In 2018, under then prime minister Shahid Khaqan Abbasi, the Tarbela hydroelectric power project’s installed capacity was increased by 1,410MW to 4,888MW; the fourth extension of the hydropower project. The fifth extension is currently ongoing and will increase its installed capacity to 6,298MW. Data from the Sustainable Development Policy Institute (SDPI) suggests that the share of renewable energy in Pakistan currently stands at 5%. The share of hydroelectric power generation in the energy mix stood at almost 25% (10,251MW) in April 2022.
In October 2022, the cost of fuel dropped to Rs9.02 per unit, a reduction that was led by an increase in generation from cheaper sources like hydel-based generation that rose by 20%, compared to the same month last year.
One of the most recent steps being taken in the ‘green’ direction is the Indicative Generation Capacity Expansion Plan (IGCEP) 2022- 31, launched by the National Transmission and Despatch Company (NTDC) under the Ministry of Energy.

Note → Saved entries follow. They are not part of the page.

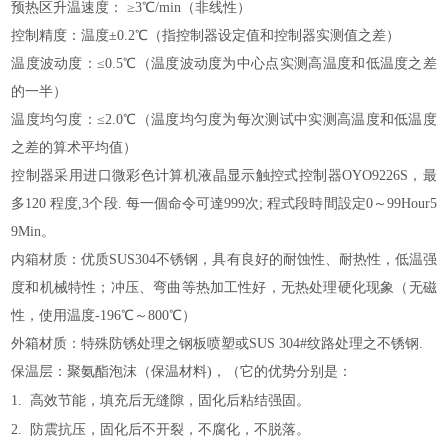
预热区升温速度： ≥3℃/min（非线性）
控制精度：温度±0.2℃（指控制器设定值和控制器实测值之差）
温度波动度：≤0.5℃（温度波动度为中心点实测高温度和低温度之差
的一半）
温度均匀度：≤2.0℃（温度均匀度为每次测试中实测高温度和低温度
之差的算术平均值）
控制器
采用进口微彩色计算机液晶显示触控式控制器OYO9226S
，
最
多120 程度,3个段. 每一個命令可達999次; 程式段時間設定0～99Hour5
9Min。
内箱材质：
优质SUS304不锈钢，具有良好的耐蚀性、耐热性，低温强
度和机械特性；冲压、弯曲等热加工性好，无热处理硬化现象（无磁
性，使用温度-196℃～800℃）
外箱材质：特殊防锈处理之钢板喷塑或SUS 304#纹路处理之不锈钢.
保温层：
聚氨酯泡沫（
保温材料)，
（
它的优势分别是：
1.
高效节能，填充后无缝隙，固化后粘结强固。
2.
防震抗压，固化后不开裂，不腐化，不脱落。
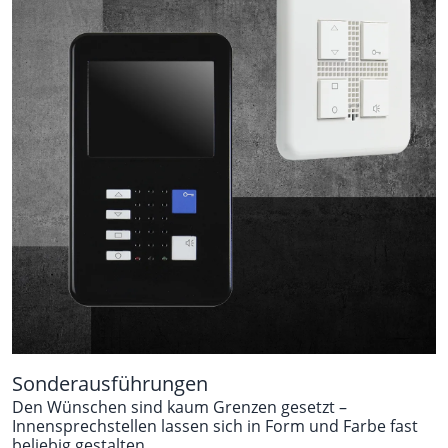
Sonderausführungen
Den Wünschen sind kaum Grenzen gesetzt –
Innensprechstellen lassen sich in Form und Farbe fast
beliebig gestalten.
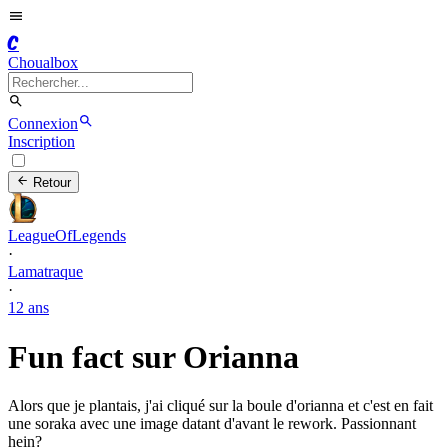
C
Choualbox
Connexion
Inscription
Retour
LeagueOfLegends
·
Lamatraque
·
12 ans
Fun fact sur Orianna
Alors que je plantais, j'ai cliqué sur la boule d'orianna et c'est en fait
une soraka avec une image datant d'avant le rework. Passionnant
hein?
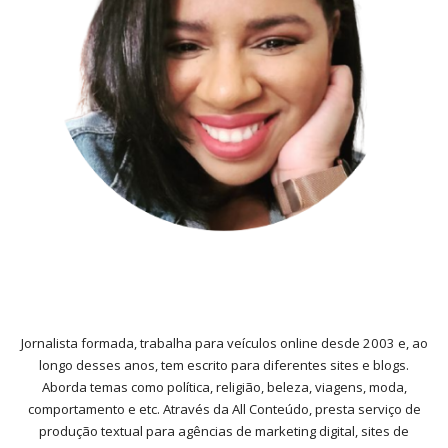
Jornalista formada, trabalha para veículos online desde 2003 e, ao
longo desses anos, tem escrito para diferentes sites e blogs.
Aborda temas como política, religião, beleza, viagens, moda,
comportamento e etc. Através da All Conteúdo, presta serviço de
produção textual para agências de marketing digital, sites de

The initiative aims to add over 8,000MW from solar to the national grid over the next 10 years. More recently, Prime Minister Shehbaz Sharif invited Turkiye (formerly known as Turkey) to invest in solar projects of 10,000MW across Pakistan.
In October 2022, the CEO of the Alternative Energy Development Board (AEDB), Shah Jahan Mirza said that the government was to announce a special scheme to establish solar parks and promote renewable energy, aiming to install solar plants of 6,000MW.

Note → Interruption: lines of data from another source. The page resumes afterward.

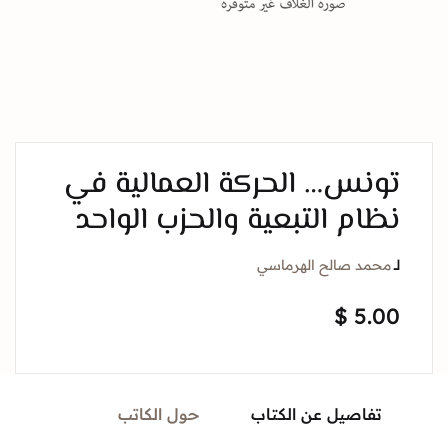
تونس… الحركة العمالية في
نظام التبعية والحزب الواحد
لــ
محمد صالح الهرماسي
$
5.00
تفاصيل عن الكتاب
حول الكاتب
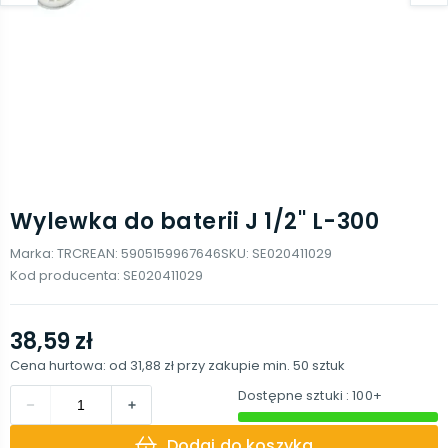
Wylewka do baterii J 1/2'' L-300
Marka:
TRCR
EAN:
5905159967646
SKU:
SE020411029
Kod producenta:
SE020411029
38,59 zł
Cena hurtowa: od
31,88 zł
przy zakupie min.
50
sztuk
Dostępne sztuki
: 100+
Dodaj do koszyka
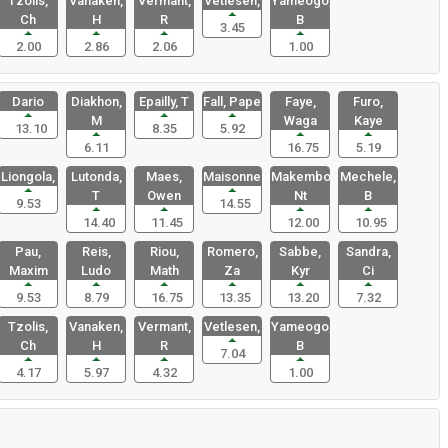
Tzolis,
Vanaken,
Vermant,
Vetlesen,
Yameogo,
Ch
H
R
B
3.45
2.00
2.86
2.06
1.00
Dario
Diakhon,
Epailly, T
Fall, Pape
Faye,
Furo,
M
Waga
Kaye
13.10
8.35
5.92
6.11
16.75
5.19
Liongola,
Lutonda,
Maes,
Maisonneuv
Makembo
Mechele,
T
Owen
Nt
B
9.53
14.55
14.40
11.45
12.00
10.95
Pau,
Reis,
Riou,
Romero,
Sabbe,
Sandra,
Maxim
Ludo
Math
Za
Kyr
Ci
9.53
8.79
16.75
13.35
13.20
7.32
Tzolis,
Vanaken,
Vermant,
Vetlesen,
Yameogo,
Ch
H
R
B
7.04
4.17
5.97
4.32
1.00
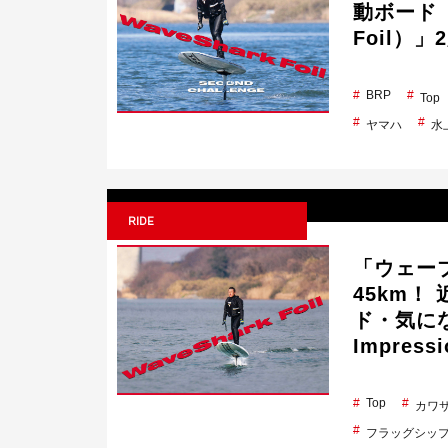
動ボード「
Foil）
BRP
Top
ヤマハ
水
RIDE
「ウェー
45km！
ド・気にな
Impress
Top
カワ
フラッグシッ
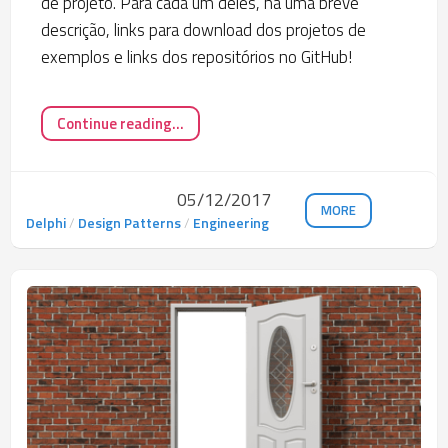
de projeto. Para cada um deles, há uma breve
descrição, links para download dos projetos de
exemplos e links dos repositórios no GitHub!
Continue reading...
05/12/2017
MORE
Delphi
/
Design Patterns
/
Engineering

SDPI data shows that, in July 2022, the total installed capacity of solar and wind projects in Pakistan stood at 600MW and 1,985MW respectively. Clean energy, however, has its own share of problems. While solar and wind projects may be more affordable, they operate depending on the strength of the sunlight and winds.

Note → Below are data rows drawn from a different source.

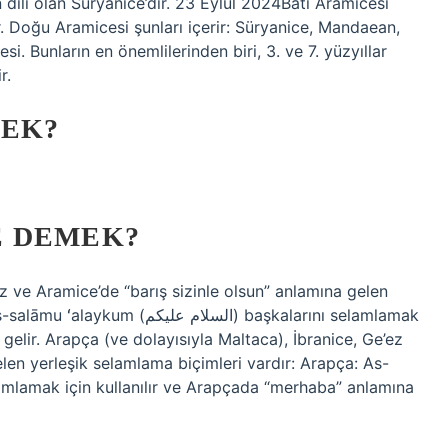
ın dili olan Süryanice’dir. 23 Eylül 2024Batı Aramicesi
. Doğu Aramicesi şunları içerir: Süryanice, Mandaean,
 Bunların en önemlilerinden biri, 3. ve 7. yüzyıllar
r.
MEK?
E DEMEK?
ez ve Aramice’de “barış sizinle olsun” anlamına gelen
السلام) başkalarını selamlamak
gelir. Arapça (ve dolayısıyla Maltaca), İbranice, Ge’ez
elen yerleşik selamlama biçimleri vardır: Arapça: As-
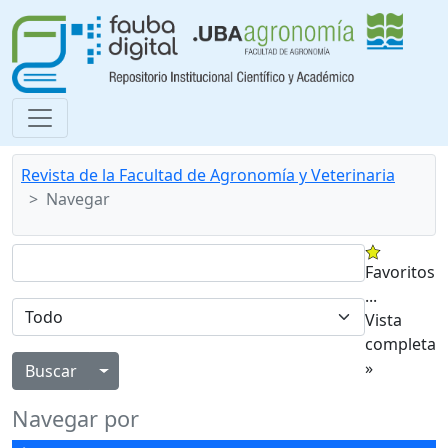
Revista de la Facultad de Agronomía y Veterinaria
Navegar
Favoritos
...
Vista
completa
»
Alternar menú desplegable
Navegar por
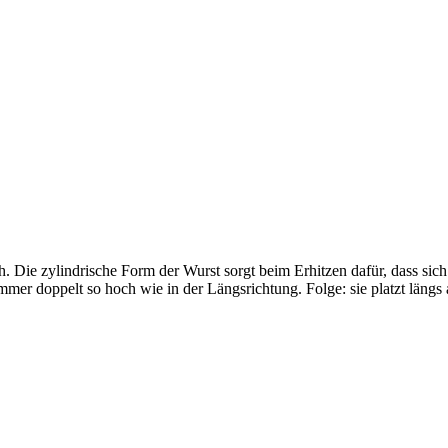
ch. Die zylindrische Form der Wurst sorgt beim Erhitzen dafür, dass sic
er doppelt so hoch wie in der Längsrichtung. Folge: sie platzt längs 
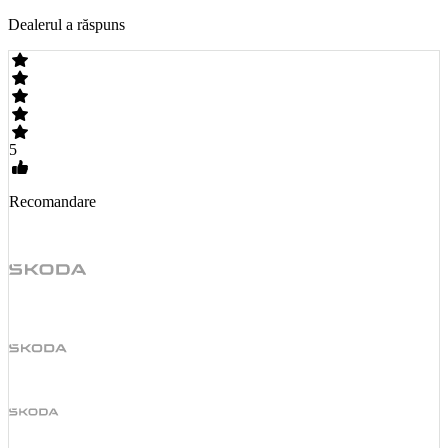
Dealerul a răspuns
5
Recomandare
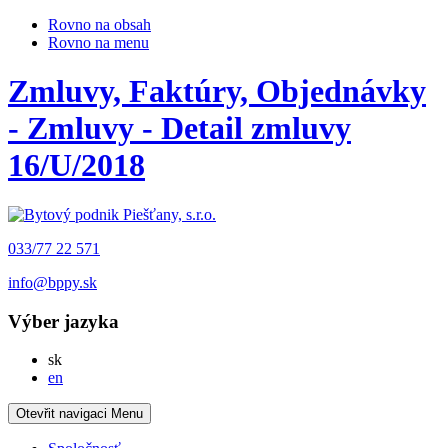
Rovno na obsah
Rovno na menu
Zmluvy, Faktúry, Objednávky
- Zmluvy - Detail zmluvy
16/U/2018
033/77 22 571
info@bppy.sk
Výber jazyka
Slovensky
sk
English
en
Otevřit navigaci
Menu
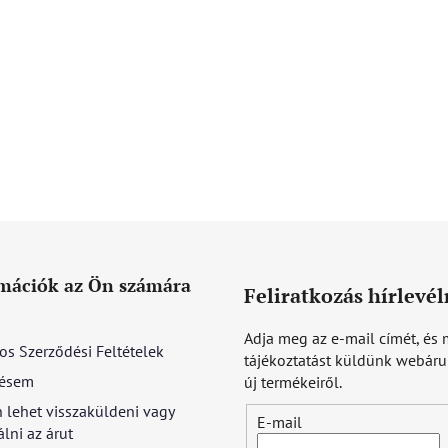
mációk az Ön számára
Feliratkozás hírlevél
Adja meg az e-mail címét, és 
os Szerződési Feltételek
tájékoztatást küldünk webár
ésem
új termékeiről.
 lehet visszaküldeni vagy
E-mail
lni az árut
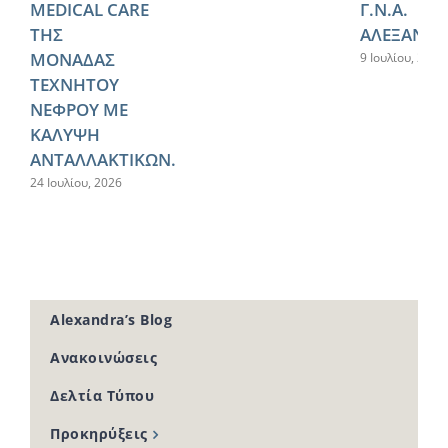
MEDICAL CARE
Γ.Ν.Α.
ΤΗΣ
ΑΛΕΞΑΝΔΡ
ΜΟΝΑΔΑΣ
9 Ιουλίου, 2026
ΤΕΧΝΗΤΟΥ
ΝΕΦΡΟΥ ΜΕ
ΚΑΛΥΨΗ
ΑΝΤΑΛΛΑΚΤΙΚΩΝ.
24 Ιουλίου, 2026
Alexandra’s Blog
Ανακοινώσεις
Δελτία Τύπου
Προκηρύξεις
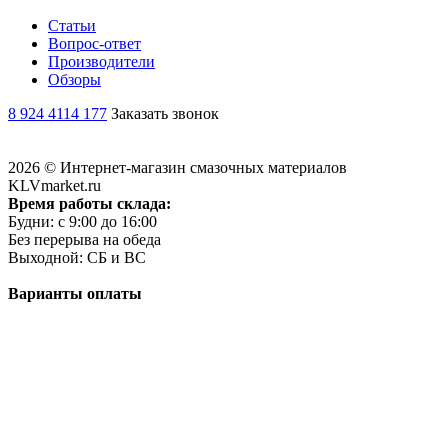
Статьи
Вопрос-ответ
Производители
Обзоры
8 924 4114 177
Заказать звонок
2026 © Интернет-магазин смазочных материалов
KLVmarket.ru
Время работы склада:
Будни: c 9:00 до 16:00
Без перерыва на обеда
Выходной: СБ и ВС
Варианты оплаты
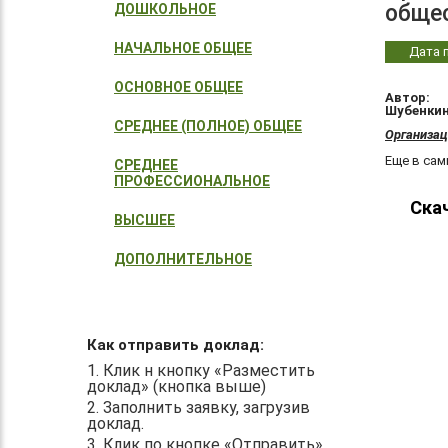
обще
ДОШКОЛЬНОЕ
НАЧАЛЬНОЕ ОБЩЕЕ
Дата п
ОСНОВНОЕ ОБЩЕЕ
Автор:
Шубенкин
СРЕДНЕЕ (ПОЛНОЕ) ОБЩЕЕ
Организац
Еще в сам
СРЕДНЕЕ
ПРОФЕССИОНАЛЬНОЕ
Ска
ВЫСШЕЕ
ДОПОЛНИТЕЛЬНОЕ
Как отправить доклад:
1. Клик н кнопку «Разместить
доклад» (кнопка выше)
2. Заполнить заявку, загрузив
доклад.
3. Клик по кнопке «Отправить».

For example, in 2015, the 100MW Quaid-eAzam solar project was established in Punjab at a cost of $131 million ($1.31 million per MW). Due to the dust and smog, however, the project is only able to produce 18.5% power against the 100MW installed capacity.
According to Nepra, seven years later the cost of setting up Zorlu Solar Pakistan, a 100 MW solar project in Punjab, was 42% lower – at $75.58 million (almost 76 cents per unit). Similarly, the cost of constructing wind power plants, is even cheaper than that of solar power plants.
According to Nepra, the tariffs determined for wind power plants in the last decade have reduced from Rs12.77/kWh to Rs6.39/kWh.
While nuclear electricity is not counted as a renewable source of energy yet, the cost of fuel in the production of power from nuclear power plants stands to be the lowest among all fuel-run power plants. In October 2022, the cost of fuel in nuclear power output came in at Rs1.07 per unit. At present, there are six nuclear power projects operating in Pakistan.
The share of nuclear energy stands at 8.8% (3,647MW) in April 2022. While experts concede that the government has planned the energy shift initiatives well, problems occur when the implementation phase begins. Programme Manager of think tank Renewable First, Mustafa Amjad says, “While the government has taken a step in the right direction by announcing the IGCEP 2022-31 and the Alternate and Renewable Energy Policy that targets increasing the share of renewable energy (excluding hydel) to 20% by 2025 and 30% by 2030, their progress is slow.”
One of the reasons for the slow-paced progress is that the government has not opened the projects up to investment from the private sector and is instead based on a government-to-government (G2G) level – pegging progress to political indicators. Either way, Energy Expert, Ammar Khan believes, “We are far, far away from meeting the set goals of 20% renewables in the energy mix by 2025 and 30% by 2030,” indicating that over the next 10-20 years, the country will continue to depend heavily on fossil fuel-based power projects.